Brief: Copy the records below without altering a single word.

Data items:
────────────────
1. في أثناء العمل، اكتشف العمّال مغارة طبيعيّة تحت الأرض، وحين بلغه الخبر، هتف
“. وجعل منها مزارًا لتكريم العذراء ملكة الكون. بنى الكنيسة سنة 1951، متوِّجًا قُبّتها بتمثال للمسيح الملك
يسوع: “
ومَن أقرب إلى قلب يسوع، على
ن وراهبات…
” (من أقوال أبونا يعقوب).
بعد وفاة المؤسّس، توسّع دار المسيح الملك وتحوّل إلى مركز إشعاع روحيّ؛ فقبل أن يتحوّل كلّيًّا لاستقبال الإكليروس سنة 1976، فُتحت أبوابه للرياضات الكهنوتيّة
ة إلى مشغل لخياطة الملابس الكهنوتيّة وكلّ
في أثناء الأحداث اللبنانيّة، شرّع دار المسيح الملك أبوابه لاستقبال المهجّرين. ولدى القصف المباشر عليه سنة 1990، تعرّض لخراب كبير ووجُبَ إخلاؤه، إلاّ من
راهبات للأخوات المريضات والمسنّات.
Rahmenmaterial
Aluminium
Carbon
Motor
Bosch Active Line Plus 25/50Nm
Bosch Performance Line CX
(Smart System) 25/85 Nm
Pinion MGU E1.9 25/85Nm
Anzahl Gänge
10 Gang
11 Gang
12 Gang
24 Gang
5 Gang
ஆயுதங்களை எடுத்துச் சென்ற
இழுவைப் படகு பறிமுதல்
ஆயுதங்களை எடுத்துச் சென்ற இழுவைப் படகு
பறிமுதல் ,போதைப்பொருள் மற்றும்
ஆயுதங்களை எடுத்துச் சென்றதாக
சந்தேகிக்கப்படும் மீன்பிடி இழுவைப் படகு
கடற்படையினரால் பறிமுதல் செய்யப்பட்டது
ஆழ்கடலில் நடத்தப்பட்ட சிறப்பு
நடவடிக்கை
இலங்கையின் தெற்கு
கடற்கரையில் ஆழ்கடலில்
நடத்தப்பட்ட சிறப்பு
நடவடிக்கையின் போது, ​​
────────────────
Response box:
1. في أثناء العمل، اكتشف العمّال مغارة طبيعيّة تحت الأرض، وحين بلغه الخبر، هتف
“. وجعل منها مزارًا لتكريم العذراء ملكة الكون. بنى الكنيسة سنة 1951، متوِّجًا قُبّتها بتمثال للمسيح الملك
يسوع: “
ومَن أقرب إلى قلب يسوع، على
ن وراهبات…
” (من أقوال أبونا يعقوب).
بعد وفاة المؤسّس، توسّع دار المسيح الملك وتحوّل إلى مركز إشعاع روحيّ؛ فقبل أن يتحوّل كلّيًّا لاستقبال الإكليروس سنة 1976، فُتحت أبوابه للرياضات الكهنوتيّة
ة إلى مشغل لخياطة الملابس الكهنوتيّة وكلّ
في أثناء الأحداث اللبنانيّة، شرّع دار المسيح الملك أبوابه لاستقبال المهجّرين. ولدى القصف المباشر عليه سنة 1990، تعرّض لخراب كبير ووجُبَ إخلاؤه، إلاّ من
راهبات للأخوات المريضات والمسنّات.
Rahmenmaterial
Aluminium
Carbon
Motor
Bosch Active Line Plus 25/50Nm
Bosch Performance Line CX
(Smart System) 25/85 Nm
Pinion MGU E1.9 25/85Nm
Anzahl Gänge
10 Gang
11 Gang
12 Gang
24 Gang
5 Gang
ஆயுதங்களை எடுத்துச் சென்ற
இழுவைப் படகு பறிமுதல்
ஆயுதங்களை எடுத்துச் சென்ற இழுவைப் படகு
பறிமுதல் ,போதைப்பொருள் மற்றும்
ஆயுதங்களை எடுத்துச் சென்றதாக
சந்தேகிக்கப்படும் மீன்பிடி இழுவைப் படகு
கடற்படையினரால் பறிமுதல் செய்யப்பட்டது
ஆழ்கடலில் நடத்தப்பட்ட சிறப்பு
நடவடிக்கை
இலங்கையின் தெற்கு
கடற்கரையில் ஆழ்கடலில்
நடத்தப்பட்ட சிறப்பு
நடவடிக்கையின் போது, ​​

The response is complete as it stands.